** DATASET RECORDS follows **

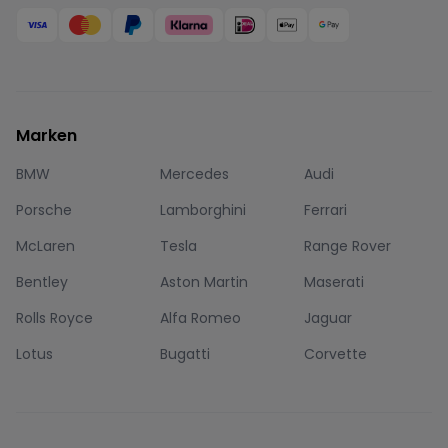
Marken
BMW
Mercedes
Audi
Porsche
Lamborghini
Ferrari
McLaren
Tesla
Range Rover
Bentley
Aston Martin
Maserati
Rolls Royce
Alfa Romeo
Jaguar
Lotus
Bugatti
Corvette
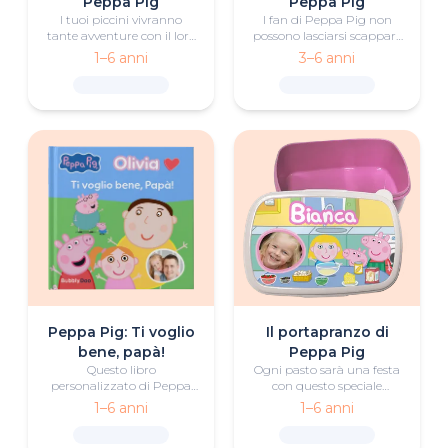
Peppa Pig
Peppa Pig
I tuoi piccini vivranno
I fan di Peppa Pig non
tante avventure con il loro
possono lasciarsi scappare
zainetto quadrato di
questa borraccia con il
1–6 anni
3–6 anni
Peppa Pig, personalizzato
nome, l'illustrazione e la
con la loro foto, la loro
foto personalizzata.
illustrazione e il loro nome.
Peppa Pig: Ti voglio
Il portapranzo di
bene, papà!
Peppa Pig
Questo libro
Ogni pasto sarà una festa
personalizzato di Peppa
con questo speciale
Pig racconta un viaggio in
portapranzo di Peppa Pig,
1–6 anni
1–6 anni
campeggio tra papà e figli
personalizzato con
ricco di divertimento e
un'illustrazione del tuo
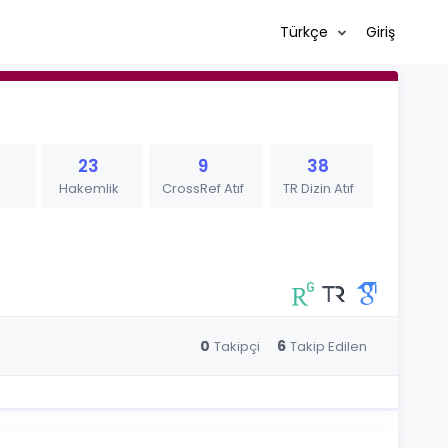
Türkçe
Giriş
23
9
38
Hakemlik
CrossRef Atıf
TR Dizin Atıf
0
6
Takipçi
Takip Edilen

** End of DATASET RECORDS **

Only a number should be given: the count of lines above that contain the word "personalizzato".

■ ANSWER SPACE
3